Don’t use ping for accurate delay measurements
The ping software was designed decades ago to verify the reachability of a given IPv4 address. For this, it relies on ICMP that runs on top of IPv4. A host that receives an ICMP echo request message is supposed to reply immediately by sending an ICMP echo reply message. This confirms the reachability of the remote host. By measuring the delay between the transmission of the echo request message and the reception of the echo reply message, it is possible to infer the round-trip-time between the two hosts. Since the round-trip-time is important for the performance of many Internet protocols, this is an important metric which is reported by ping. Some variants of ping also report the minimum and maximum delays after measuring a number of round-trip-times. A typical example is shown below
ping www.psg.com
PING psg.com (147.28.0.62): 56 data bytes
64 bytes from 147.28.0.62: icmp_seq=0 ttl=48 time=148.715 ms
64 bytes from 147.28.0.62: icmp_seq=1 ttl=48 time=163.814 ms
64 bytes from 147.28.0.62: icmp_seq=2 ttl=48 time=148.780 ms
64 bytes from 147.28.0.62: icmp_seq=3 ttl=48 time=153.456 ms
64 bytes from 147.28.0.62: icmp_seq=4 ttl=48 time=148.935 ms
64 bytes from 147.28.0.62: icmp_seq=5 ttl=48 time=153.647 ms
64 bytes from 147.28.0.62: icmp_seq=6 ttl=48 time=148.682 ms
64 bytes from 147.28.0.62: icmp_seq=7 ttl=48 time=163.926 ms
64 bytes from 147.28.0.62: icmp_seq=8 ttl=48 time=148.669 ms
64 bytes from 147.28.0.62: icmp_seq=9 ttl=48 time=153.352 ms
64 bytes from 147.28.0.62: icmp_seq=10 ttl=48 time=163.688 ms
64 bytes from 147.28.0.62: icmp_seq=11 ttl=48 time=148.729 ms
64 bytes from 147.28.0.62: icmp_seq=12 ttl=48 time=163.691 ms
64 bytes from 147.28.0.62: icmp_seq=13 ttl=48 time=148.536 ms
^C
--- psg.com ping statistics ---
14 packets transmitted, 14 packets received, 0.0% packet loss
round-trip min/avg/max/stddev = 148.536/154.044/163.926/6.429 ms
In Computer Networking, Principles, Protocols and Practice, the following figure was used to illustrate the variation of the round-trip-time. This measurement was taken more than ten years ago between a host connected to a CATV modem in Charleroi and a server at the University of Namur. The main reason for the delay variations were the utilisation of the low speed link that we used at that time.

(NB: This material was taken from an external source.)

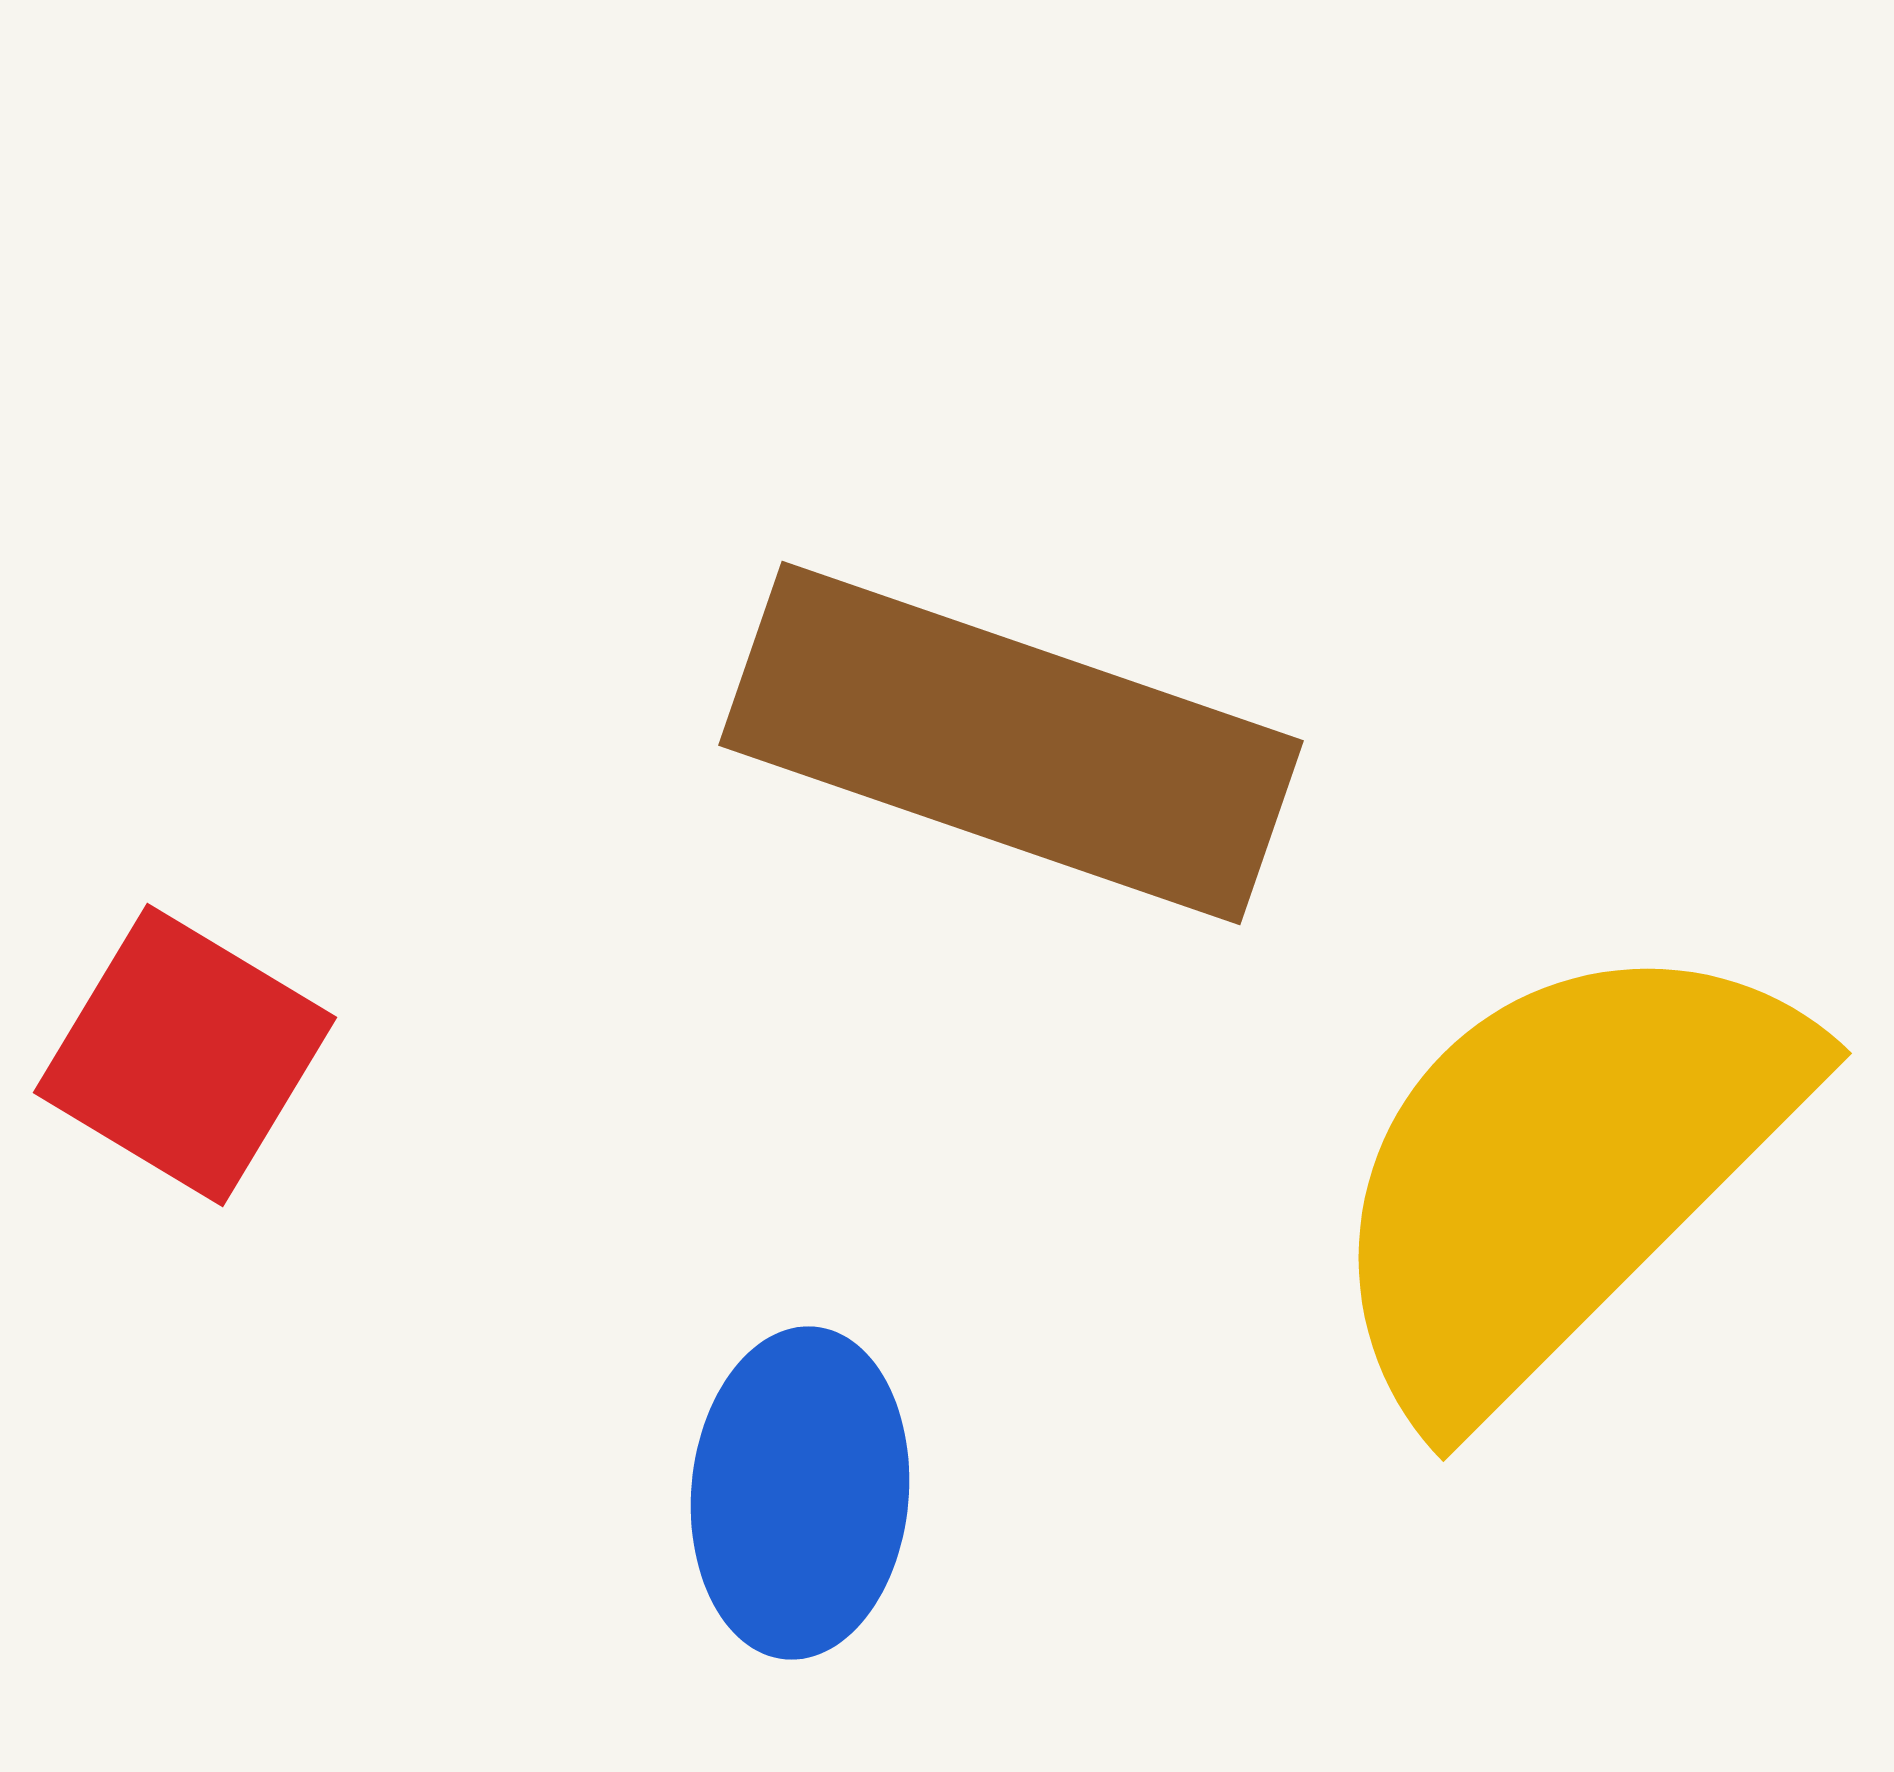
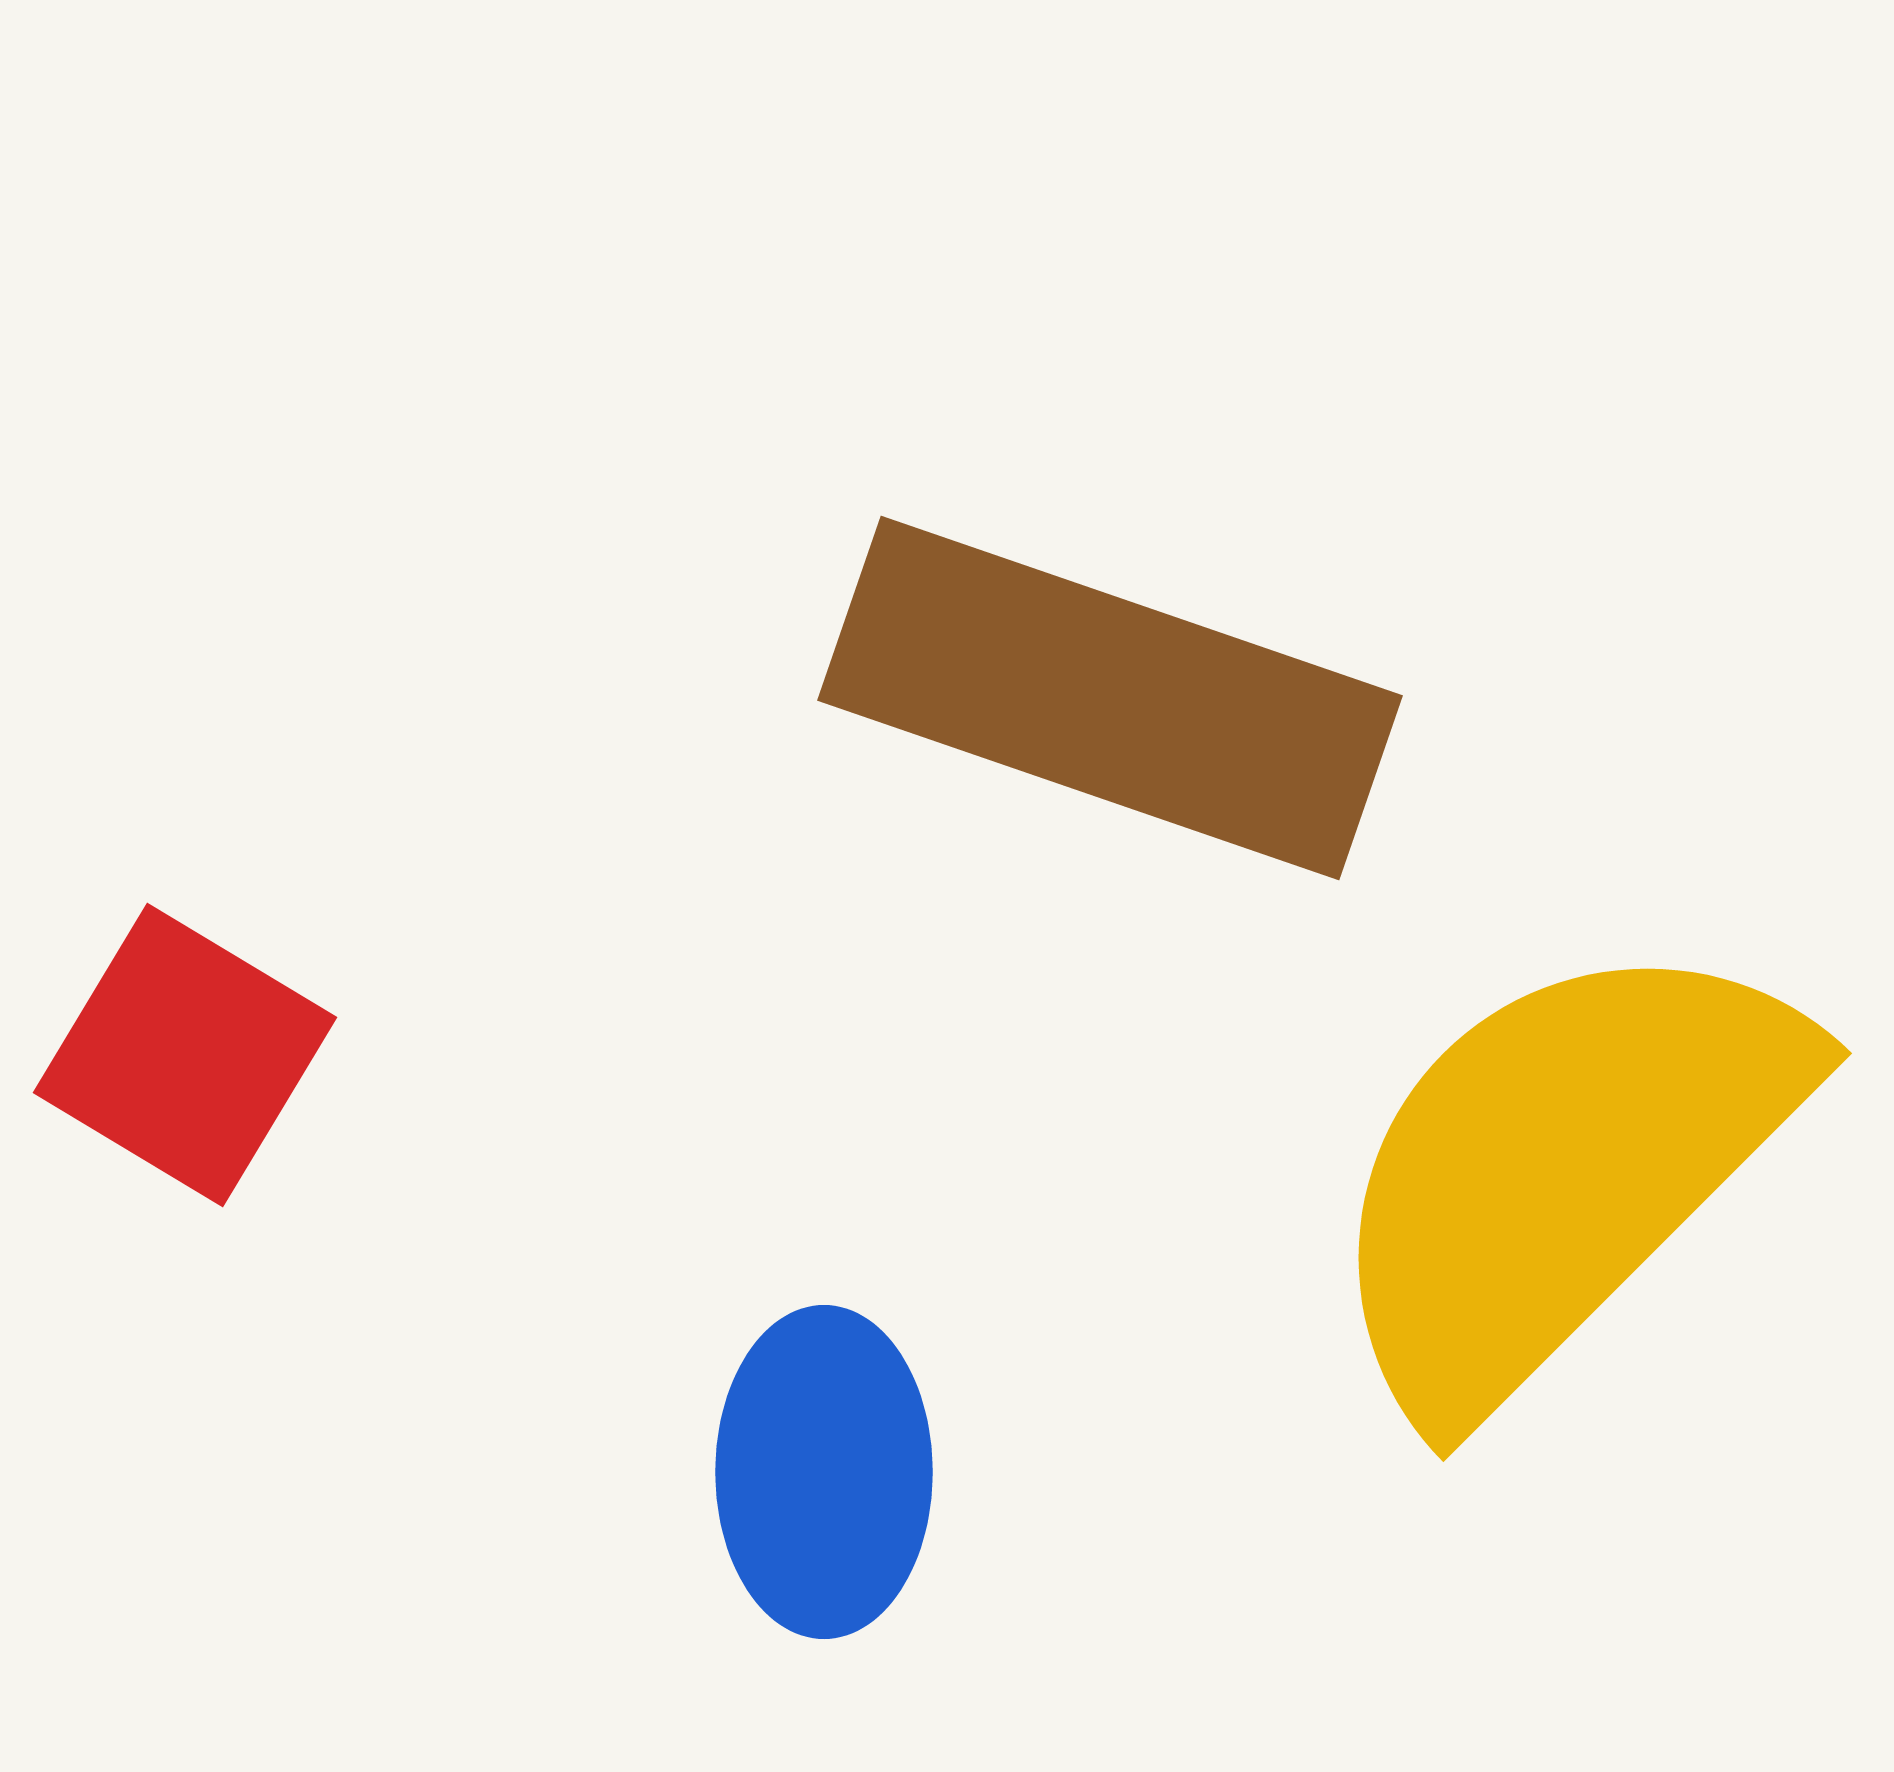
brown rectangle: moved 99 px right, 45 px up
blue ellipse: moved 24 px right, 21 px up; rotated 5 degrees counterclockwise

In a recent presentation at RIPE66, Randy Bush and several of his colleagues revealed some unexpected measurements collected by using ping. For these measurements, they used two unloaded servers and sent pings through mainly backbone networks. The figure below shows the CDF of the measured delays. The staircase curves were the first curves that they obtained. These delays look strange and several plateaux appear but it is not easy to find a clear explanation immediately.
They studied these delays in more details and tried to understand the reason for the huge delay variations that they observed. To understand the source of the delay variations, it is useful to look back at the format of an ICMP message encapsulated inside an IPv4 packet.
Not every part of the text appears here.